Release Date(s)1981 (April 12, 2016)
Studio(s)United Artists (Twilight Time)
- Film/Program Grade: A+
- Video Grade: A
- Audio Grade: A
- Extras Grade: A
Filmmakers and critics of a certain age tend to fetishize the 1970s, and it was undoubtedly a special time for a certain kind of American cinema, one marked by a post-Vietnam (and later post-Watergate) sense of disillusionment and antiestablishment sentiment that links films as disparate as Nashville, Taxi Driver, The Conversation, and Five Easy Pieces. Yet the focus on these and a handful of other iconic films, as well as the often repeated myth that Star Wars and (in a very different way) Heaven’s Gate ended the era of maverick auteurs in favor of homogenized corporate product, has left a lot of great movies in the dust – films that should be screened and talked about every bit as often as The Last Picture Show, Chinatown, and other masterpieces of the era have been somewhat lost to history. There is no better example of this than Ivan Passer’s Cutter’s Way (1981), a searing, absolutely perfect film that plays as a sort of companion piece to the far better known Chinatown. Like that film, it’s a bleak, cynical hangover of a movie that explicates precisely how the world is rigged in favor of the rich and powerful; unlike it, it’s set in the (then) present day and is stripped of all romanticism as a result.

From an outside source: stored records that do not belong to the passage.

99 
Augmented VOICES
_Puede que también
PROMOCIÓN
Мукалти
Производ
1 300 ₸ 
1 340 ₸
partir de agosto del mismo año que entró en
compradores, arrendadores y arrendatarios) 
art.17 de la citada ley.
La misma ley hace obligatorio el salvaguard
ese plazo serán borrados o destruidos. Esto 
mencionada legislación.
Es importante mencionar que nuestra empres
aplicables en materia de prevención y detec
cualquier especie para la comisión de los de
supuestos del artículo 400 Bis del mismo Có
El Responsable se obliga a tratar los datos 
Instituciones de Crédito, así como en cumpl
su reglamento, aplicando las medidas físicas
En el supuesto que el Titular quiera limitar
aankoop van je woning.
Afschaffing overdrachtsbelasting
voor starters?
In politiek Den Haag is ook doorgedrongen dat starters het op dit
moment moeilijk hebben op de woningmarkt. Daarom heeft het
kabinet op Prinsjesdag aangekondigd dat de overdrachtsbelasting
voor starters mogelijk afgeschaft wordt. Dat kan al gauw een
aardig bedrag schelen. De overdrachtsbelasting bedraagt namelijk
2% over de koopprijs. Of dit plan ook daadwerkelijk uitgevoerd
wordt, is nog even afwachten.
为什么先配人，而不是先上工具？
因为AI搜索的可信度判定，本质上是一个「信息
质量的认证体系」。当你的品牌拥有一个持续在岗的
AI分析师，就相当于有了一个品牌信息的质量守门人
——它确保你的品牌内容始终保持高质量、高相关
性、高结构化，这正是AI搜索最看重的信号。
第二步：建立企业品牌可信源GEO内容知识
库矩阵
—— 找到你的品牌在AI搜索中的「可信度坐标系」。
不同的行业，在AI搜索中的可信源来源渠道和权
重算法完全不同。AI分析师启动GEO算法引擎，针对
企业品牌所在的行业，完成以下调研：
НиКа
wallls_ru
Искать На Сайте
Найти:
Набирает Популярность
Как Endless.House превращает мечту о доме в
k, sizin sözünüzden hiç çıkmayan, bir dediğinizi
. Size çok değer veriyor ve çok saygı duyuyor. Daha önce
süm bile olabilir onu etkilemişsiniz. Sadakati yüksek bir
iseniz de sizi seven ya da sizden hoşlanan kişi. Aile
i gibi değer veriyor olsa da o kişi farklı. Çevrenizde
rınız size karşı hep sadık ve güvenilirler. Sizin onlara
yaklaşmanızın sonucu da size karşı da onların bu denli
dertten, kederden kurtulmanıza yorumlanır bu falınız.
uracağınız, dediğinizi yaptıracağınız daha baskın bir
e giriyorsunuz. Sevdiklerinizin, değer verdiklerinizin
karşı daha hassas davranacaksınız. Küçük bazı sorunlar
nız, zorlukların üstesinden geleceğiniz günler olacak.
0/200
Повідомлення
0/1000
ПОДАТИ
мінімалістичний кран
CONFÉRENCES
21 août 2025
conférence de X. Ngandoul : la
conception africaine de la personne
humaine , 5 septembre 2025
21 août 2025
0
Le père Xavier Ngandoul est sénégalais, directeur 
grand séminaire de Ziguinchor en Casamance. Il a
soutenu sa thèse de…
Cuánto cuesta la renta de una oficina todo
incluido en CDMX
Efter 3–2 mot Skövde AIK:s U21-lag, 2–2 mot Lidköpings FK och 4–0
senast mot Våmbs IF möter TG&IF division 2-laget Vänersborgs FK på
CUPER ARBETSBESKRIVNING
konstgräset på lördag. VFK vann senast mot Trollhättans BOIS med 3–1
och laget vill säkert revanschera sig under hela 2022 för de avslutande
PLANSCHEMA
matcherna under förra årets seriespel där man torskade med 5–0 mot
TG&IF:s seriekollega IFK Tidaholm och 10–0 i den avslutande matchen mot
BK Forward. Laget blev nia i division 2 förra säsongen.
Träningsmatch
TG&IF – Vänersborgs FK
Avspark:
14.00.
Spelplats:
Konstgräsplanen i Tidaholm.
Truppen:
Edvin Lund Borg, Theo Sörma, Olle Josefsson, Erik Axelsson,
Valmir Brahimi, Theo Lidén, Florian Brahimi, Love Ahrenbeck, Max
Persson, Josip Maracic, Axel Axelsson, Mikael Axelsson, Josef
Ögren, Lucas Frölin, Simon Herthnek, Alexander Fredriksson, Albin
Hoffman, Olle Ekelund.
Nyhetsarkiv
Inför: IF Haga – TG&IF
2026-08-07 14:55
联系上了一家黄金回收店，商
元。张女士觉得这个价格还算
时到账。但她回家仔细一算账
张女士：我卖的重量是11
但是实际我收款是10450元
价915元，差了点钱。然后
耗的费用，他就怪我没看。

It must have seemed like a brutal slap in the face to audiences who were embracing Ronald Reagan’s (utterly fabricated) optimism and the escapist pleasures of Raiders of the Lost Ark and Superman II. From the opening shot of a parade that succinctly captures the rape of land and people upon which plutocrats built America to its blunt, no room for hope final image, Cutter’s Way is a movie that says things have always been pretty bad (unless you’re a millionaire), and they’re only getting worse. Cinematically, it looks backward to the weary resignation of films like Arthur Penn’s Night Moves and Coppola’s The Conversation; politically, it’s depressingly prescient about where the class divide in America was heading. It tells the story of two friends who live in Santa Barbara, a community where the rich and the poor live in close proximity (at least they did then, before gentrification), and where title character Bone (Jeff Bridges) manages to navigate both worlds through an apathetic nature and affable charm. His best friend Cutter (John Heard) doesn’t find it so easy to assimilate; a Vietnam vet who lost an eye and an arm in the war, he spends most of his time drunk and constantly alienates everyone around him, including his long suffering wife (Lisa Eichorn).
When Bone gets a murky glimpse of a murderer fleeing the scene of the crime and things it might be a local oil magnate, Cutter sees a chance to get revenge on all the fat cats who he sees as his oppressors, the men who start the wars and exploit everyone around them without ever taking responsibility. He tries to convince Bone to go along with him on a blackmail scheme that is half-baked at best, and leads to inevitably tragic results. The plot is essentially a pretext for a portrait of a broken community and two broken men (as well as the broken woman, beautifully played by Eichorn, who loves them both), as well as of completely amoral greed in the form of the oil mogul. If this sounds simplistic, the execution is anything but; the film constantly works over the audience’s sympathies (Cutter is an exceptionally unlikable protagonist at times) and digs deeply into the issues that it raises without ever becoming truly explicit – even the devastating ending leaves enough room for interpretation to inspire a bit of debate among film historians Julie Kirgo and Nick Redman on the commentary track.
That commentary track is just one reason the Cutter’s Way Blu-ray is highly recommended, the other being the exceptional transfer of the film itself – a vast improvement over the less detailed and improperly color balanced standard-def DVD release of a decade or so back. Kirgo and Redman give a dense but entertaining production history of the film and brilliantly analyze it in terms of both cinema and politics – a great movie is made to seem even greater under their tutelage. The score by master composer Jack Nitzsche is just one of the movie’s many strengths, and it’s available here as an isolated score track; an original theatrical trailer is included as well. Though there are a few occasional scratches and pieces of dirt on the source material, the disc looks and sounds terrific – nearly perfect. The film itself, meanwhile, is perfect – a powerful, impeccably crafted film noir that deserves to be far, far better known.